In tutto questo, ci si chiede che fine abbia fatto la promessa iniziale di WhatsApp: niente pubblicità, privacy garantita, crittografia inviolabile. Invece, oggi ci troviamo davanti a un sistema che vuole farci scegliere se pagare per non essere spiati o accettare la sorveglianza in cambio della gratuità. È una regressione totale, un tradimento dell’idea stessa di comunicazione libera.

Chi cerca alternative, per fortuna, non è senza speranza. App come Signal continuano a offrire un servizio essenziale, sicuro e rispettoso della privacy, pur operando con budget ridicoli rispetto al colosso Meta. Ma per molti utenti, il cambiamento è difficile, e WhatsApp resta la piattaforma principale.

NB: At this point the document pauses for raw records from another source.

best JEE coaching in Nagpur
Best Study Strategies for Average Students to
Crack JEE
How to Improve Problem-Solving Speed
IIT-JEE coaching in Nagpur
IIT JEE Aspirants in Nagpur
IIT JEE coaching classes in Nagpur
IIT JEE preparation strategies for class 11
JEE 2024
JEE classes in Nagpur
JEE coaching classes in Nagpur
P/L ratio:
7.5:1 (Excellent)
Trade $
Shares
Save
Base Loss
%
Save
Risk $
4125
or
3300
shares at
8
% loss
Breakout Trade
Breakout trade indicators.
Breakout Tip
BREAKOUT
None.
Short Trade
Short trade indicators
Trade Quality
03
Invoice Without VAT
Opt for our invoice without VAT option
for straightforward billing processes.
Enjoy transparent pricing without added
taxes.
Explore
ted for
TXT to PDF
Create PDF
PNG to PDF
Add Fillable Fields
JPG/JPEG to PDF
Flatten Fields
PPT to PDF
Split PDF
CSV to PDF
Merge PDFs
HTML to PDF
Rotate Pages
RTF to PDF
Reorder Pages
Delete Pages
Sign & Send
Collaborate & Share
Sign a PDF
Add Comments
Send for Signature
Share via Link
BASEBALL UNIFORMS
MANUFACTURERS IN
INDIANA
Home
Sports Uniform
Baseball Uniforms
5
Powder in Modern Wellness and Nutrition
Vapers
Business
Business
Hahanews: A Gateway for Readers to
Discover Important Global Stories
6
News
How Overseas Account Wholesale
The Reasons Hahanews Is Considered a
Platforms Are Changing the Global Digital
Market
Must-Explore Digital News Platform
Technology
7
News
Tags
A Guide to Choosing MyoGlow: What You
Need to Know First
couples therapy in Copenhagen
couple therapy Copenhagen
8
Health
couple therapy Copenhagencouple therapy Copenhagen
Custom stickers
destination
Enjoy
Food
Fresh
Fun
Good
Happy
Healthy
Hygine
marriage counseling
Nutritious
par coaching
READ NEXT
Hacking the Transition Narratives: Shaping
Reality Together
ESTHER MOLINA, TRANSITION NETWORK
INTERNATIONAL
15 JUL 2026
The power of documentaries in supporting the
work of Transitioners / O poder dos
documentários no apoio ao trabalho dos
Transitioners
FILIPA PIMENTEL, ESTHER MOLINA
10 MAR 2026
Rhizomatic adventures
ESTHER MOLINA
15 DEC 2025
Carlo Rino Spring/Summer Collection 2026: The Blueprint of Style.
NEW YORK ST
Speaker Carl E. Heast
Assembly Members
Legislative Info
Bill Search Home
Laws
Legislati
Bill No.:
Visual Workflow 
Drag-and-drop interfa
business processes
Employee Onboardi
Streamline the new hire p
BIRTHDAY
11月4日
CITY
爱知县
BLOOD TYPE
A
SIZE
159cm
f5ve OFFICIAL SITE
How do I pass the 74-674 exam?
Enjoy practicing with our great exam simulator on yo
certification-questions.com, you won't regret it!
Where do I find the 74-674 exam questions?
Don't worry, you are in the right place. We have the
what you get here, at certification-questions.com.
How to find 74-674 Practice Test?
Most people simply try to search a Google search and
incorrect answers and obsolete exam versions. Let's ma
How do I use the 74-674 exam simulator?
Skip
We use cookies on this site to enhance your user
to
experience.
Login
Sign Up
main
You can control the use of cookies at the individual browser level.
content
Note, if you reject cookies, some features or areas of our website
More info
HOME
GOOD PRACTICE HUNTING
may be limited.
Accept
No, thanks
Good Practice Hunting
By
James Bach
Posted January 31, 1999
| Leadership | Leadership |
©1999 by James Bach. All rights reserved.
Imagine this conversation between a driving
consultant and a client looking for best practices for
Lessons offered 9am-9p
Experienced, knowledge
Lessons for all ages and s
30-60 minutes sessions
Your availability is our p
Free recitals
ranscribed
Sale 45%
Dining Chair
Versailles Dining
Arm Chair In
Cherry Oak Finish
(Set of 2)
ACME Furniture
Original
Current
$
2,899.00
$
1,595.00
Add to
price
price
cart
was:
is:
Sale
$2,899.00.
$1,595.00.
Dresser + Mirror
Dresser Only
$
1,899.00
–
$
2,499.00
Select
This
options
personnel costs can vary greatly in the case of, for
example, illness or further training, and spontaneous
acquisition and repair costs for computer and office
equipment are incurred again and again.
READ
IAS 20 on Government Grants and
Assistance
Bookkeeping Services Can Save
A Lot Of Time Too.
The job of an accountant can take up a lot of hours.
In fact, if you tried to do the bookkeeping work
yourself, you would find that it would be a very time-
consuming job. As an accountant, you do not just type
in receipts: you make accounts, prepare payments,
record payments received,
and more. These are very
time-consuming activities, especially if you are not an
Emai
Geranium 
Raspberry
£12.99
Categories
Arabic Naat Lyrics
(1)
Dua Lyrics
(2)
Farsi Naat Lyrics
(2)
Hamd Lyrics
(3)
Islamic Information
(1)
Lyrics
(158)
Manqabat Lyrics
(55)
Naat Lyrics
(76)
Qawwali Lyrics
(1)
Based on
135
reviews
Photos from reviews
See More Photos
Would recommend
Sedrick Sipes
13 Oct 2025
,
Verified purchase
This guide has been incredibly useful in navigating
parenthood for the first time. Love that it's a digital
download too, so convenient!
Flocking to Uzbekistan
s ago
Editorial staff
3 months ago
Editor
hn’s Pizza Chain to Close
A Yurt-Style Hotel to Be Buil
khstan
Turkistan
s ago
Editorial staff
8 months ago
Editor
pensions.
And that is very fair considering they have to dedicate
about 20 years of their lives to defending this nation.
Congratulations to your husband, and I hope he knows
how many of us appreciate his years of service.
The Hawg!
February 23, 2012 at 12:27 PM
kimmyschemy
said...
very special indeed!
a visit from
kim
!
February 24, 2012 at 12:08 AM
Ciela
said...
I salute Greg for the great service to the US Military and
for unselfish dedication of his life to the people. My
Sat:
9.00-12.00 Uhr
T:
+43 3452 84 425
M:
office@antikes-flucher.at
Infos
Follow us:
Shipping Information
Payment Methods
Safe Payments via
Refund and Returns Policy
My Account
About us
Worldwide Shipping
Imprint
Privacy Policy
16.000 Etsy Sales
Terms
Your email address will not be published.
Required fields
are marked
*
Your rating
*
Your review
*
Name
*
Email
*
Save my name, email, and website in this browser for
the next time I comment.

La verità è che stiamo assistendo all’ennesima mutazione di un servizio che, pur di monetizzare ogni interazione, è pronto a sacrificare la fiducia degli utenti. Quella che una volta era l’app “sicura” per eccellenza, è ora solo un altro pezzo della gigantesca macchina della sorveglianza digitale.

E mentre Meta si muove indisturbata, il messaggio è chiaro: se vuoi difendere davvero la tua privacy, preparati a combattere. O a pagare.